__WORK REQUIRED__: Using the data below, output a verbatim copy of the lines between the one holding "age soup with sausage" and the one holding "به آماده شدن", inclusive, without any pictures.

__SOURCE RECORDS__:
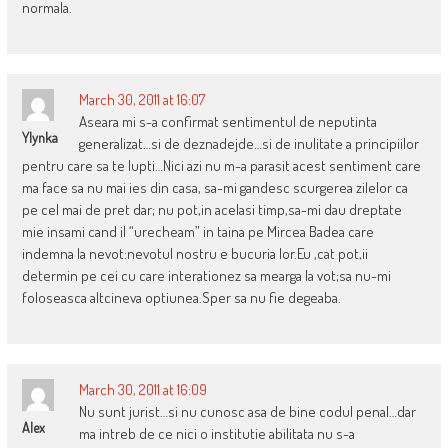
normala.
March 30, 2011 at 16:07
Aseara mi s-a confirmat sentimentul de neputinta
Ylynka
generalizat…si de deznadejde…si de inulitate a principiilor
pentru care sa te lupti…Nici azi nu m-a parasit acest sentiment care
ma face sa nu mai ies din casa, sa-mi gandesc scurgerea zilelor ca
pe cel mai de pret dar; nu pot,in acelasi timp,sa-mi dau dreptate
mie insami cand il “urecheam” in taina pe Mircea Badea care
indemna la nevot:nevotul nostru e bucuria lor.Eu ,cat pot,ii
determin pe cei cu care interationez sa mearga la vot;sa nu-mi
foloseasca altcineva optiunea.Sper sa nu fie degeaba.
March 30, 2011 at 16:09
Nu sunt jurist…si nu cunosc asa de bine codul penal…dar
Alex
ma intreb de ce nici o institutie abilitata nu s-a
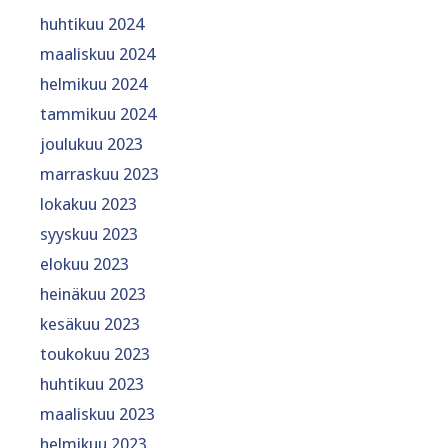
huhtikuu 2024
maaliskuu 2024
helmikuu 2024
tammikuu 2024
joulukuu 2023
marraskuu 2023
lokakuu 2023
syyskuu 2023
elokuu 2023
heinäkuu 2023
kesäkuu 2023
toukokuu 2023
huhtikuu 2023
maaliskuu 2023
helmikuu 2023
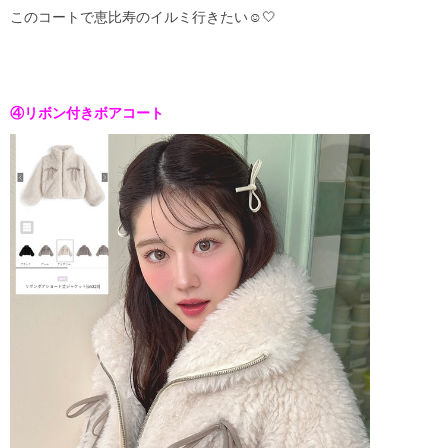
このコートで恵比寿のイルミ行きたい☺️🤍
④リボン付きボアコート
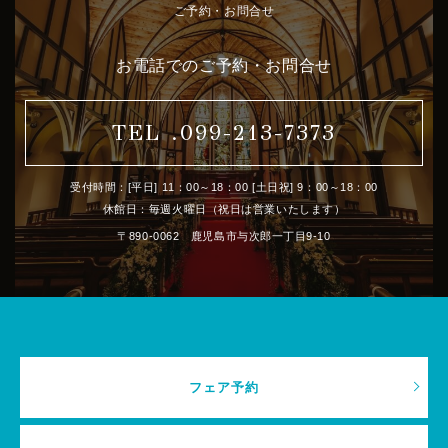
ご予約・お問合せ
お電話でのご予約・お問合せ
TEL .099-213-7373
受付時間：[平日] 11：00～18：00 [土日祝] 9：00～18：00
休館日：毎週火曜日（祝日は営業いたします）
〒890-0062 鹿児島市与次郎一丁目9-10
フェア予約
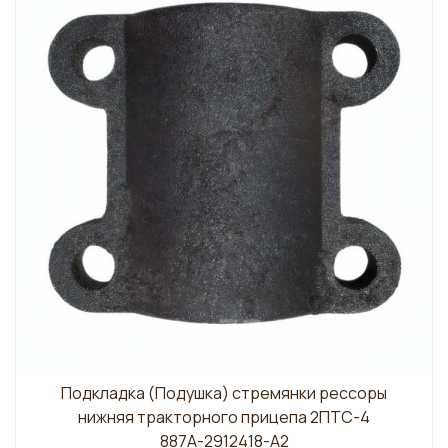
Подкладка (Подушка) стремянки рессоры
нижняя тракторного прицепа 2ПТС-4
887А-2912418-А2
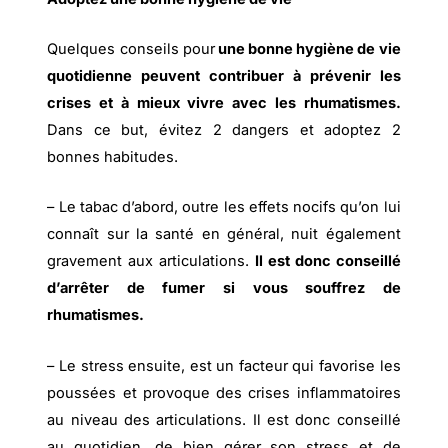
Quelques conseils pour
une bonne hygiène de vie
quotidienne peuvent contribuer à prévenir les
crises et à mieux vivre avec les rhumatismes.
Dans ce but, évitez 2 dangers et adoptez 2
bonnes habitudes.
– Le tabac d’abord, outre les effets nocifs qu’on lui
connaît sur la santé en général, nuit également
gravement aux articulations.
Il est donc conseillé
d’arrêter de fumer si vous souffrez de
rhumatismes.
– Le stress ensuite, est un facteur qui favorise les
poussées et provoque des crises inflammatoires
au niveau des articulations. Il est donc conseillé
au quotidien, de bien gérer son stress et de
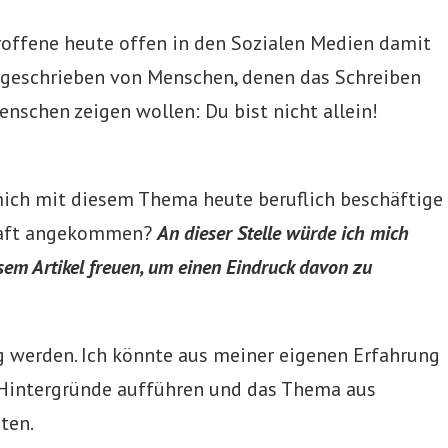
troffene heute offen in den Sozialen Medien damit
– geschrieben von Menschen, denen das Schreiben
enschen zeigen wollen: Du bist nicht allein!
mich mit diesem Thema heute beruflich beschäftige
schaft angekommen?
An dieser Stelle würde ich mich
em Artikel freuen, um einen Eindruck davon zu
ng werden. Ich könnte aus meiner eigenen Erfahrung
 Hintergründe aufführen und das Thema aus
ten.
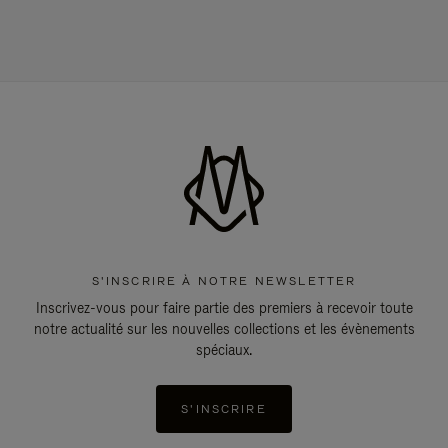
S'INSCRIRE À NOTRE NEWSLETTER
Inscrivez-vous pour faire partie des premiers à recevoir toute
notre actualité sur les nouvelles collections et les évènements
spéciaux.
S'INSCRIRE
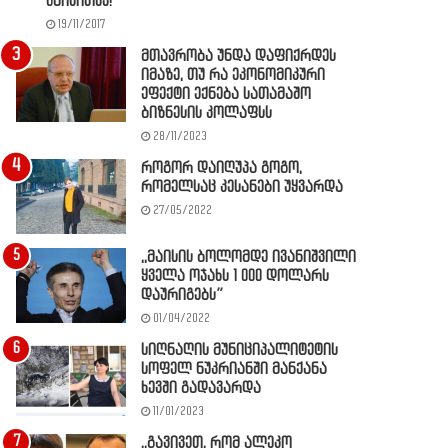
წაიკითხე!
19/11/2017
მთავრობა უნდა დაფიქრდეს
იმაზე, თუ რა ეკონომიკური
ეფექტი ექნება სათამაშო
ბიზნესის კოლაფსს
28/11/2023
როგორ დაიღუპა გოგო,
რომელსაც კესანები უყვარდა
27/05/2022
,,მაისის ბოლომდე ივანიშვილი
ყველა ოჯახს 1 000 დოლარს
დაურიგებს”
01/04/2022
სიღნაღის მუნიციპალიტეტის
სოფელ ნუკრიანში მანქანა
ხევში გადავარდა
11/01/2023
,,გავივეთ, რომ ალეკო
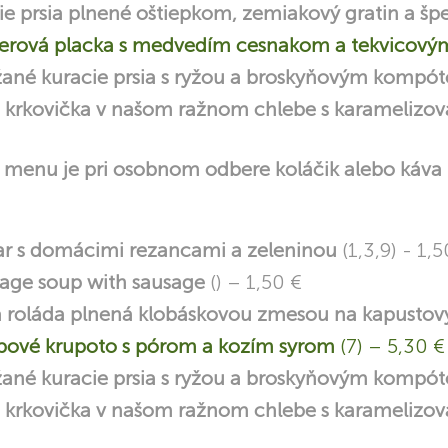
e prsia plnené oštiepkom, zemiakový gratin a š
erová placka s medvedím cesnakom a tekvico
ané kuracie prsia s ryžou a broskyňovým komp
 krkovička v našom ražnom chlebe s karamelizov
menu je pri osobnom odbere koláčik alebo káva
ar s domácimi rezancami a zeleninou
(1,3,9) - 1,5
age soup with sausage
() – 1,50 €
a roláda plnená klobáskovou zmesou na kapusto
ové krupoto s pórom a kozím syrom
(7) – 5,30 €
ané kuracie prsia s ryžou a broskyňovým komp
 krkovička v našom ražnom chlebe s karamelizov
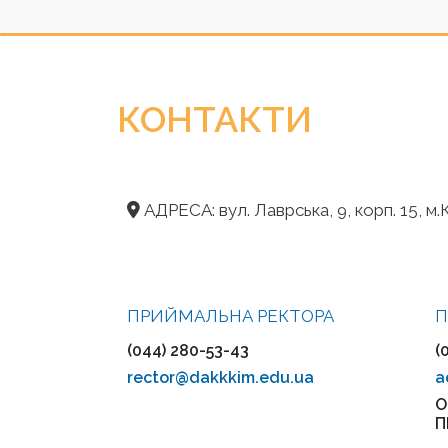
КОНТАКТИ
АДРЕСА: вул. Лаврська, 9, корп. 15, м.К
ПРИЙМАЛЬНА РЕКТОРА
П
(044) 280-53-43
(
rector@dakkkim.edu.ua
a
О
П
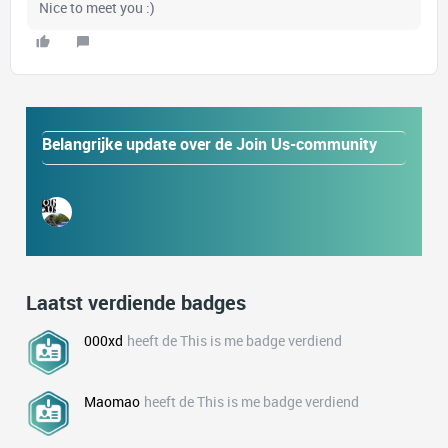
Nice to meet you :)
Belangrijke update over de Join Us-community
Laatst verdiende badges
000xd
heeft de This is me badge verdiend
Maomao
heeft de This is me badge verdiend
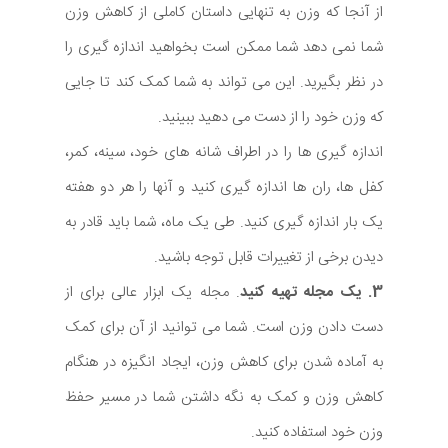
از آنجا که وزن به تنهایی داستان کاملی از کاهش وزن
شما نمی دهد شما ممکن است بخواهید اندازه گیری را
در نظر بگیرید. این می تواند به شما کمک کند تا جایی
که وزن خود را از دست می دهید ببینید.
اندازه گیری ها را در اطراف شانه های خود، سینه، کمر،
کفل ها، ران ها اندازه گیری کنید و آنها را هر دو هفته
یک بار اندازه گیری کنید. طی یک ماه، شما باید قادر به
دیدن برخی از تغییرات قابل توجه باشید.
3. یک مجله تهیه کنید
. مجله یک ابزار عالی برای از
دست دادن وزن است. شما می توانید از آن برای کمک
به آماده شدن برای کاهش وزن، ایجاد انگیزه در هنگام
کاهش وزن و کمک به نگه داشتن شما در مسیر حفظ
وزن خود استفاده کنید.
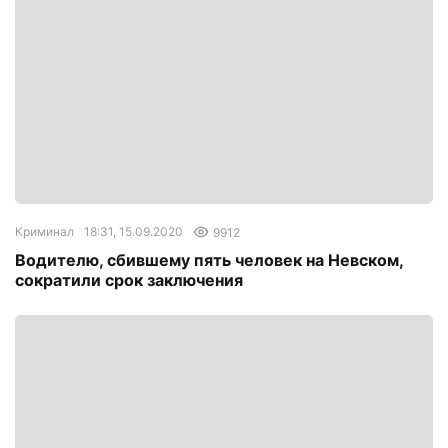
Криминал
18:31, 15.09.2020
9912
Водителю, сбившему пять человек на Невском,
сократили срок заключения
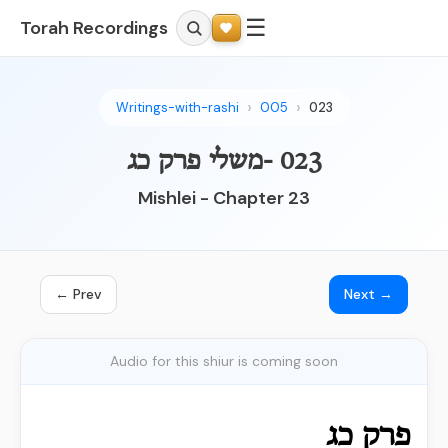
☰
Torah Recordings
Writings-with-rashi
005
023
023 -משלי פרק כג
Mishlei - Chapter 23
← Prev
Next →
Audio for this shiur is coming soon
פרק כג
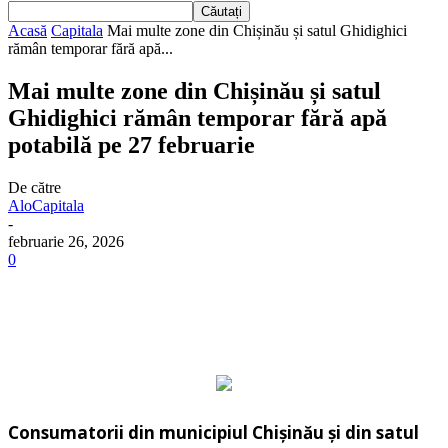
Acasă
Capitala
Mai multe zone din Chișinău și satul Ghidighici
rămân temporar fără apă...
Mai multe zone din Chișinău și satul
Ghidighici rămân temporar fără apă
potabilă pe 27 februarie
De către
AloCapitala
-
februarie 26, 2026
0
Consumatorii din municipiul Chișinău și din satul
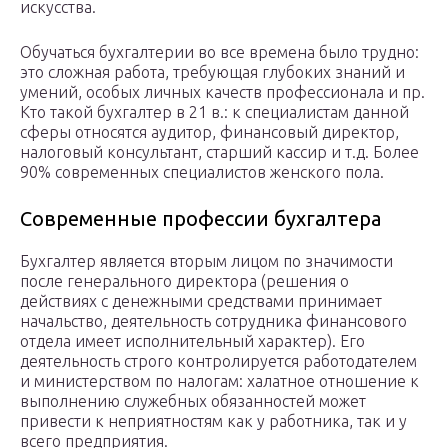
искусства.
Обучаться бухгалтерии во все времена было трудно:
это сложная работа, требующая глубоких знаний и
умений, особых личных качеств профессионала и пр.
Кто такой бухгалтер в 21 в.: к специалистам данной
сферы относятся аудитор, финансовый директор,
налоговый консультант, старший кассир и т.д. Более
90% современных специалистов женского пола.
Современные профессии бухгалтера
Бухгалтер является вторым лицом по значимости
после генерального директора (решения о
действиях с денежными средствами принимает
начальство, деятельность сотрудника финансового
отдела имеет исполнительный характер). Его
деятельность строго контролируется работодателем
и министерством по налогам: халатное отношение к
выполнению служебных обязанностей может
привести к неприятностям как у работника, так и у
всего предприятия.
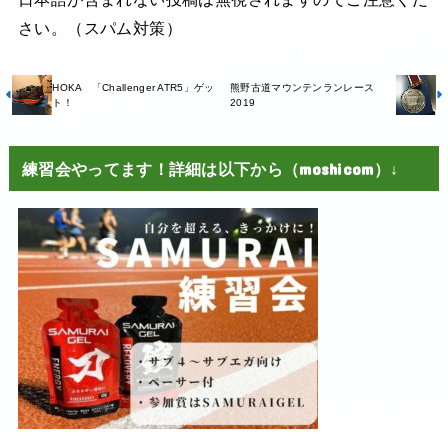
さい。（スパム対策）
HOKA 「Challenger ATR5」ゲッ
熊野古道マウンテンランレース
ト！
2019
練習会やってます！詳細は以下から（moshicom）↓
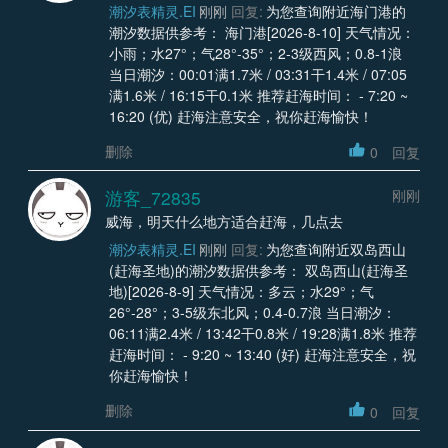
潮汐表精灵.EI
刚刚
回复:
为您查询附近海门港的
潮汐数据供参考： 海门港[2026-8-10] 天气情况：
小雨；水27°；气28°-35°；2-3级西风；0.8-1浪
当日潮汐：00:01满1.7米 / 03:31干1.4米 / 07:05
满1.6米 / 16:15干0.1米 推荐赶海时间： - 7:20 ~
16:20 (优) 赶海注意安全，祝你赶海愉快！
删除
0
回复
游客_72835
刚刚
威海，明天什么地方适合赶海，几点去
潮汐表精灵.EI
刚刚
回复:
为您查询附近双岛西山
(赶海圣地)的潮汐数据供参考： 双岛西山(赶海圣
地)[2026-8-9] 天气情况：多云；水29°；气
26°-28°；3-5级东北风；0.4-0.7浪 当日潮汐：
06:11满2.4米 / 13:42干0.8米 / 19:28满1.8米 推荐
赶海时间： - 9:20 ~ 13:40 (好) 赶海注意安全，祝
你赶海愉快！
删除
0
回复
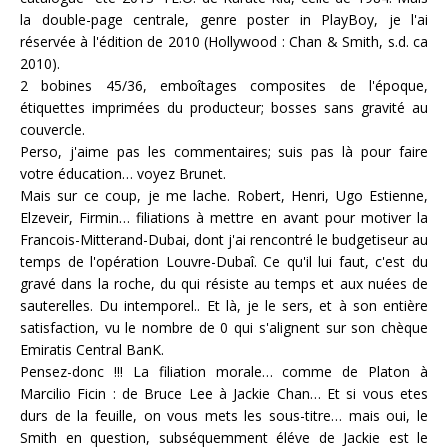
la double-page centrale, genre poster in PlayBoy, je l'ai
réservée à l'édition de 2010 (Hollywood : Chan & Smith, s.d. ca
2010).
2 bobines 45/36, emboîtages composites de l'époque,
étiquettes imprimées du producteur; bosses sans gravité au
couvercle.
Perso, j'aime pas les commentaires; suis pas là pour faire
votre éducation… voyez Brunet.
Mais sur ce coup, je me lache. Robert, Henri, Ugo Estienne,
Elzeveir, Firmin… filiations à mettre en avant pour motiver la
Francois-Mitterand-Dubai, dont j'ai rencontré le budgetiseur au
temps de l'opération Louvre-Dubaî. Ce qu'il lui faut, c'est du
gravé dans la roche, du qui résiste au temps et aux nuées de
sauterelles. Du intemporel.. Et là, je le sers, et à son entière
satisfaction, vu le nombre de 0 qui s'alignent sur son chèque
Emiratis Central BanK.
Pensez-donc !!! La filiation morale… comme de Platon à
Marcilio Ficin : de Bruce Lee à Jackie Chan… Et si vous etes
durs de la feuille, on vous mets les sous-titre… mais oui, le
Smith en question, subséquemment éléve de Jackie est le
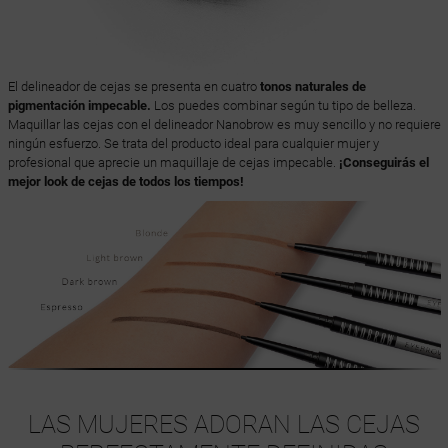
El delineador de cejas se presenta en cuatro
tonos naturales de
pigmentación impecable.
Los puedes combinar según tu tipo de belleza.
Maquillar las cejas con el delineador Nanobrow es muy sencillo y no requiere
ningún esfuerzo. Se trata del producto ideal para cualquier mujer y
profesional que aprecie un maquillaje de cejas impecable.
¡Conseguirás el
mejor look de cejas de todos los tiempos!
LAS MUJERES ADORAN LAS CEJAS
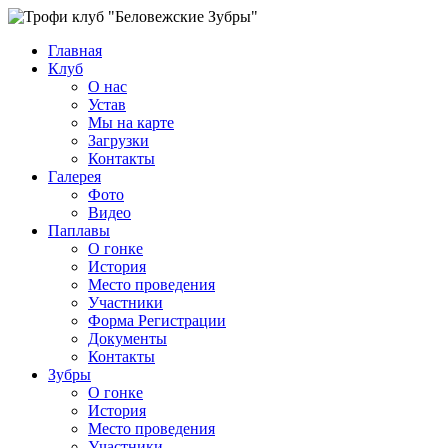
Главная
Клуб
О нас
Устав
Мы на карте
Загрузки
Контакты
Галерея
Фото
Видео
Паплавы
О гонке
История
Место проведения
Участники
Форма Регистрации
Документы
Контакты
Зубры
О гонке
История
Место проведения
Участники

__REPLY TO THE EXERCISE__:
age soup with sausage
() – 1,50 €
a roláda plnená klobáskovou zmesou na kapusto
ové krupoto s pórom a kozím syrom
(7) – 5,30 €
ané kuracie prsia s ryžou a broskyňovým komp
 krkovička v našom ražnom chlebe s karamelizov
КОНТАКТИ
АДРЕСА: вул. Лаврська, 9, корп. 15, м.К
ПРИЙМАЛЬНА РЕКТОРА
П
(044) 280-53-43
(
rector@dakkkim.edu.ua
a
О
П
Nice to meet you :)
Belangrijke update over de Join Us-community
Laatst verdiende badges
000xd
heeft de This is me badge verdiend
Maomao
heeft de This is me badge verdiend
از آنجا که وزن به تنهایی داستان کاملی از کاهش وزن
شما نمی دهد شما ممکن است بخواهید اندازه گیری را
در نظر بگیرید. این می تواند به شما کمک کند تا جایی
که وزن خود را از دست می دهید ببینید.
اندازه گیری ها را در اطراف شانه های خود، سینه، کمر،
کفل ها، ران ها اندازه گیری کنید و آنها را هر دو هفته
یک بار اندازه گیری کنید. طی یک ماه، شما باید قادر به
دیدن برخی از تغییرات قابل توجه باشید.
3. یک مجله تهیه کنید
. مجله یک ابزار عالی برای از
دست دادن وزن است. شما می توانید از آن برای کمک
به آماده شدن برای کاهش وزن، ایجاد انگیزه در هنگام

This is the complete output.